Sebaliknya, Riesqi mengaku lebih ingin mengupayakan jalur nonlitigasi dalam kasus ini. Menurutnya, 2000 jemaah yang berada di belakangnya meminta untuk tetap dapat berangkat umrah atau uang mereka dikembalikan secara utuh.

"Bila dalam satu minggu pemerintah tidak merespons, kami akan melaksanakan aksi nasional. 10 ribu jamaah siap. Tadi yang sudah terpublikasi ada 62 ribu orang. Kami punya 3 leader yang bisa membawa lebih dari 10 ribu orang," kata Riesqi.

Baca juga: Cara First Travel Menipu Jemaah Umrah

Langkah Agar Jemaah Bisa Berangkat Umrah

Riesqi pun menyatakan telah memiliki skema untuk diajukan ke Kementerian Agama agar jamaah yang diadvokasi olehnya dapat tetap berangkat umrah.

Skema tersebut, kata dia, adalah dengan menuntut First Travel untuk menggadaikan aset yang mereka miliki. Riesqi bahkan telah menghitung biaya untuk memberangkatkan seluruh jamaah yang menjadi korban.

Menurutnya, meskipun standar untuk berangkat umrah per orang adalah 1.700 dolar Amerika, tapi bisa ditekan menjadi 950 dolar Amerika per orang.

"Setelah kami hitung kemarin dengan 35 ribu jemaah itu 31 juta dolar bisa berangkat. Kalau 62 ribu sekitar 57 juta dolar," kata Riesqi.

Tidak hanya itu, Riesqi juga menyayangkan langkah Kementerian Agama yang mencabut izin First Travel pada 3 Agustus lalu. Menurutnya, itu sebuah langkah yang justru merugikan jemaah karena pihak First Travel berpeluang untuk lari dari tanggung jawab.

"Kalau dibekukan kan masih mungkin (menggadaikan aset), tapi kalau dicabut izinnya itu seolah-olah pemerintah bilang ilangin aja deh daripada ngeribetin," kata Riesqi. "Sedangkan, kalau dicabut izin, mereka kan tidak bisa memberangkatkan lagi," imbuhnya.

Meski begitu, Riesqi tidak mau menyalahkan jemaah yang mengupayakan permohonan PKPU. Karena, menurutnya, setiap jemaah punya hak untuk mengambil langkah hukum masing-masing.

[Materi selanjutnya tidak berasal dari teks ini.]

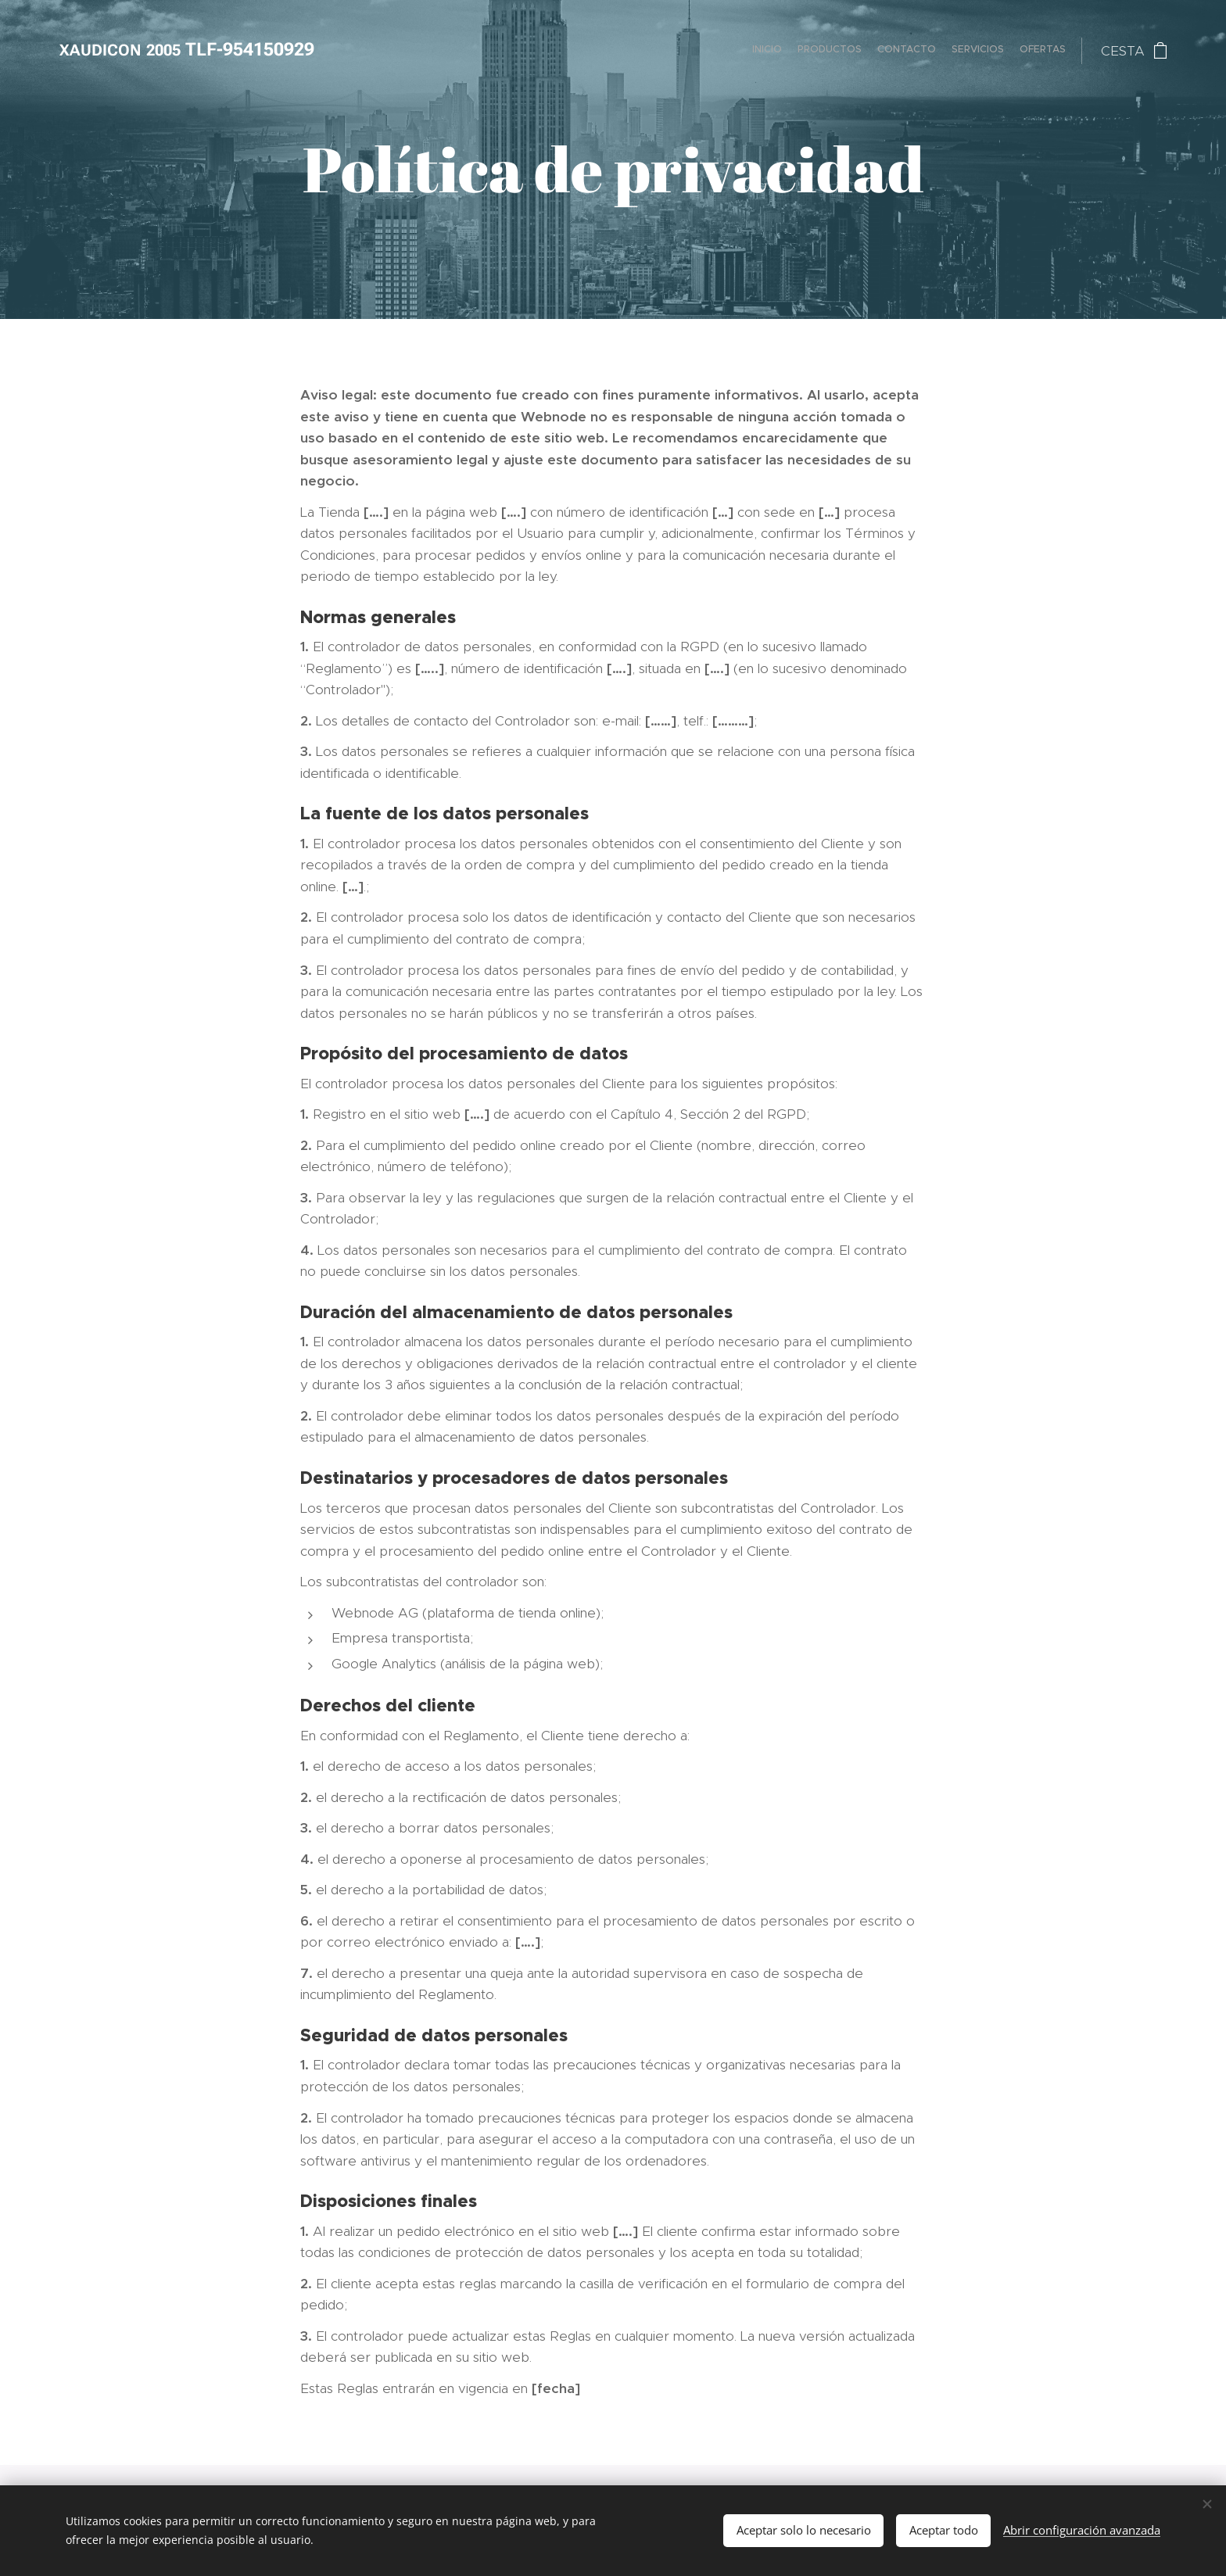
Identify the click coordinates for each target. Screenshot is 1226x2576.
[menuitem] (1005, 50)
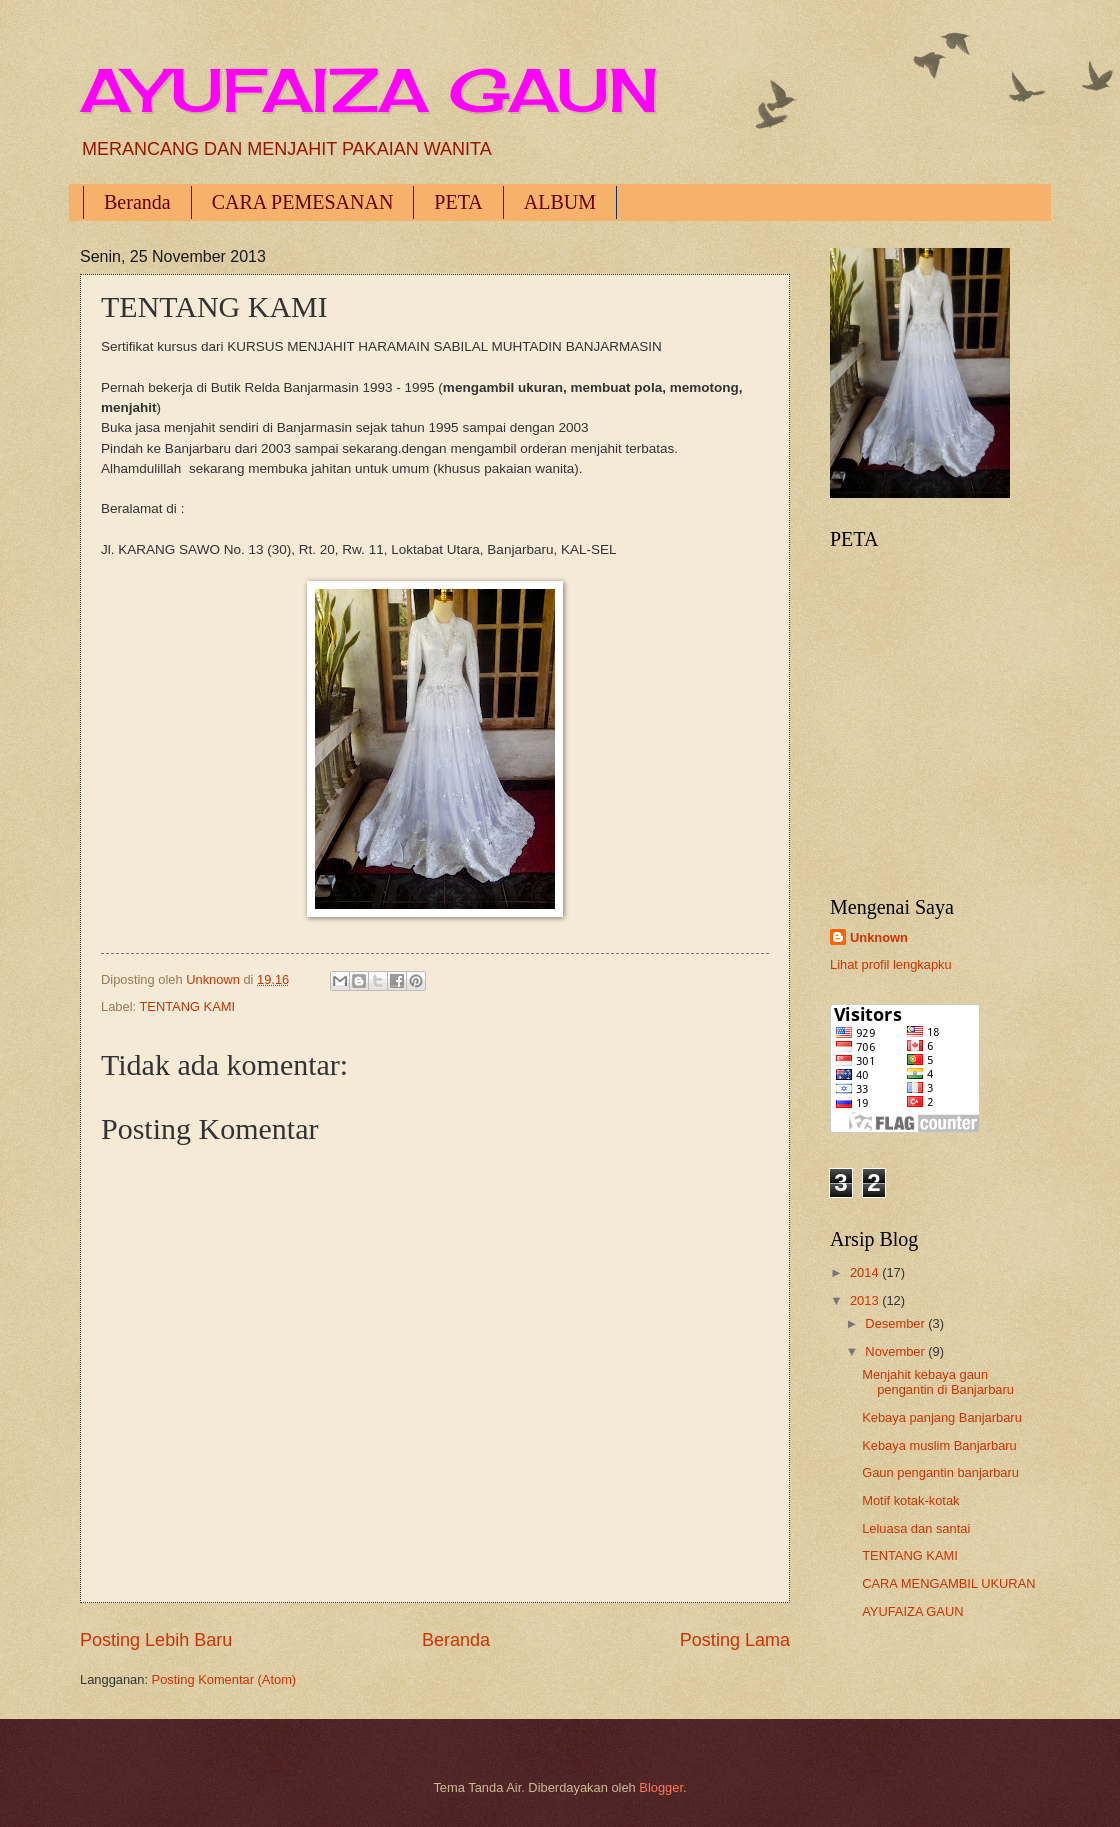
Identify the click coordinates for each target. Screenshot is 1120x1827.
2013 (866, 1300)
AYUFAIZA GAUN (369, 89)
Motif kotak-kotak (910, 1500)
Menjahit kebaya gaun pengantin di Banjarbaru (938, 1382)
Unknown (879, 937)
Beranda (137, 202)
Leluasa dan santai (916, 1528)
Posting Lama (735, 1640)
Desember (896, 1323)
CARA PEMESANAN (303, 202)
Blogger (661, 1787)
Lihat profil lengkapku (891, 964)
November (896, 1351)
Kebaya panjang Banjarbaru (942, 1417)
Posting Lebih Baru (156, 1640)
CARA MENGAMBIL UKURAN (948, 1583)
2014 (866, 1272)
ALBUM (560, 202)
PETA (458, 202)
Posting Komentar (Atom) (224, 1679)
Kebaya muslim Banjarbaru (939, 1445)
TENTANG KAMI (187, 1006)
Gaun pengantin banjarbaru (940, 1472)
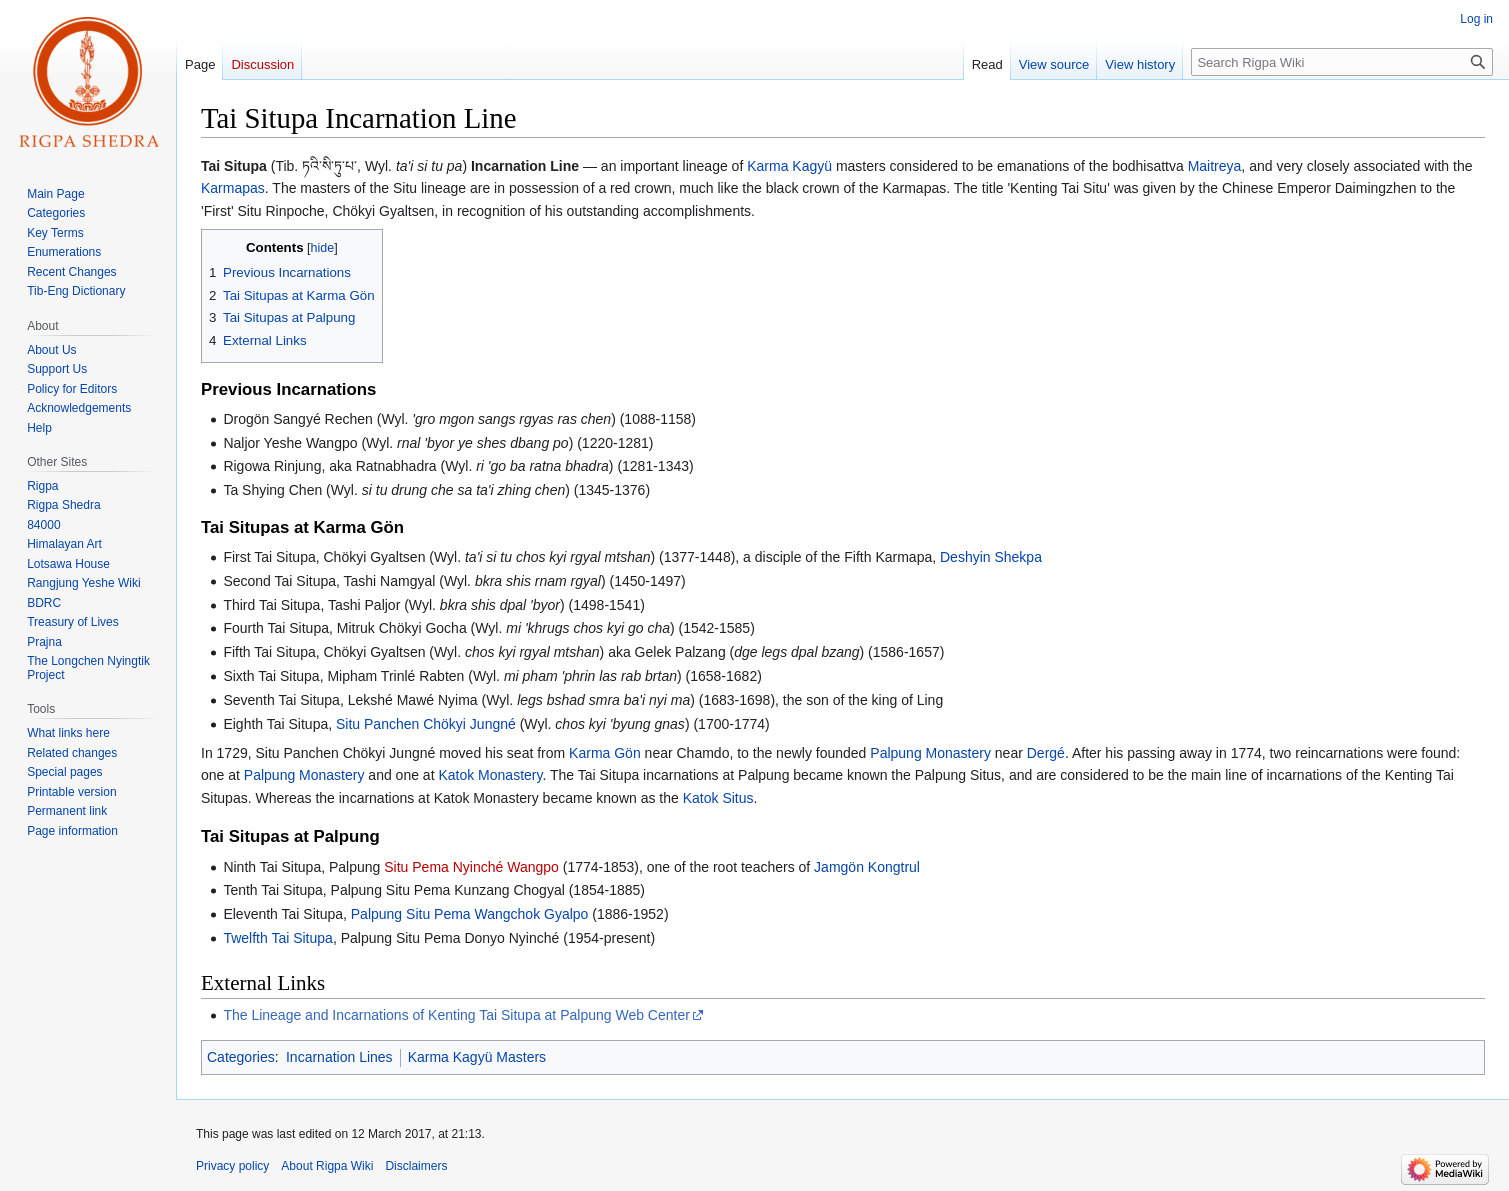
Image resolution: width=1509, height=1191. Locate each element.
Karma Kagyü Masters (477, 1057)
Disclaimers (416, 1166)
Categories (241, 1057)
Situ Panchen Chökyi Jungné (426, 724)
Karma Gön (605, 753)
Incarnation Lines (339, 1057)
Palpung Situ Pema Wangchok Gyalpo (470, 914)
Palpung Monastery (930, 753)
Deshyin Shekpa (991, 557)
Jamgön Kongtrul (867, 867)
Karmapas (233, 188)
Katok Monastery (490, 775)
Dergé (1046, 753)
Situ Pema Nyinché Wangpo (471, 867)
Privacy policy (232, 1166)
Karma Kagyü (789, 166)
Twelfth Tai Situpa (277, 938)
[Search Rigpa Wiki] (1342, 62)
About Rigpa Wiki (327, 1166)
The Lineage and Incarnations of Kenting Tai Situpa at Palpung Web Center (456, 1015)
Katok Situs (718, 798)
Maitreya (1215, 166)
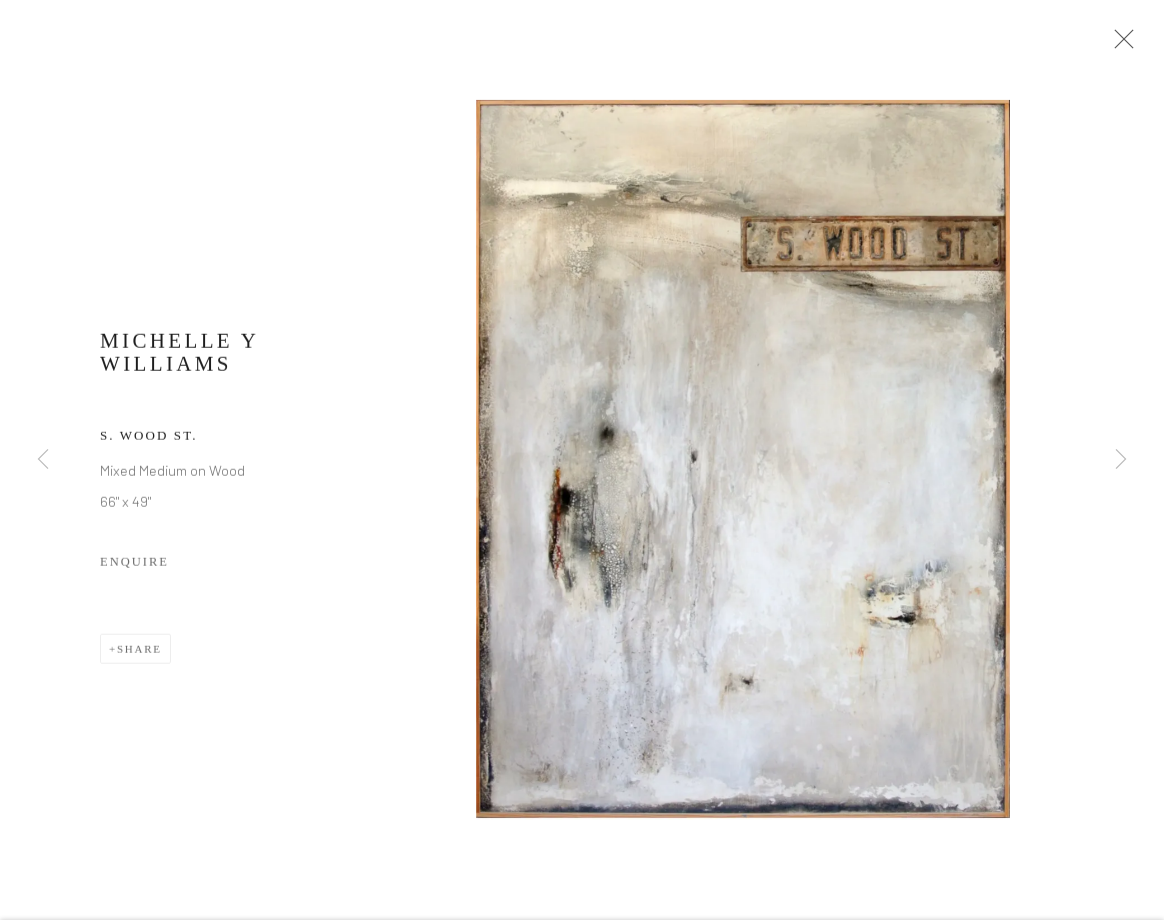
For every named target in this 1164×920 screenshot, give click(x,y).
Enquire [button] (134, 572)
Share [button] (139, 659)
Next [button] (1121, 460)
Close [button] (1133, 45)
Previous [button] (43, 460)
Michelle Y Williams (179, 363)
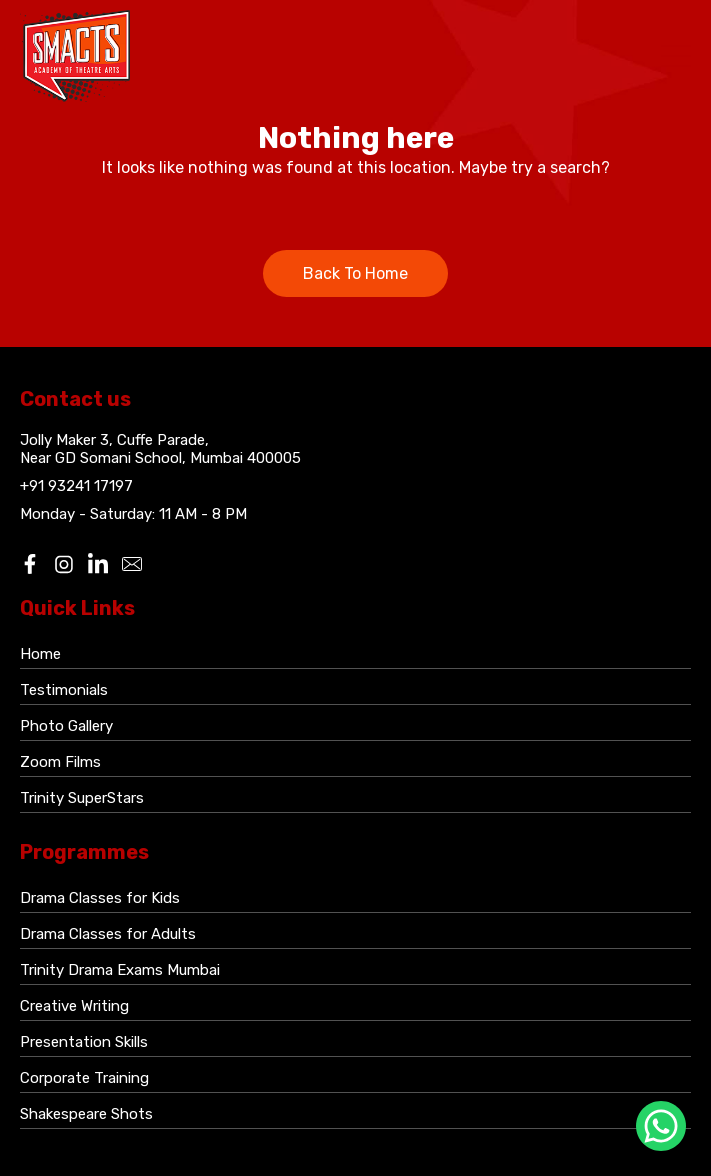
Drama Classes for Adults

"Yang jelas saya sudah meminta untuk kami semua duduk bersama dan membicarakan semua ini matang-matang untuk mendapat solusi yang terbaik buat jemaah," kata Riesqi.

Senada dengan Riesqi, Ismanto salah satu jamaah korban First Travel asal Makassar juga menyayangkan adanya upaya permohonan PKPU dalam kasus ini.

"Pokoknya kalau saya inginnya ya berangkat. Kalau tidak diganti secara utuh. PKPU nanti mereka bayar pakai apa?" kata Ismanto kepada Tirto di Komplek DPR Senayan, Jumat (18/8).

Baca juga: Wawancara Khusus dengan EO Anniesa Hasibuan

Ismanto merupakan salah satu agen dari First Travel. Ia mengajukan tuntutan tersebut karena dirinya masih merasa memiliki tanggung jawab kepada 175 jemaah yang mendaftar kepadanya.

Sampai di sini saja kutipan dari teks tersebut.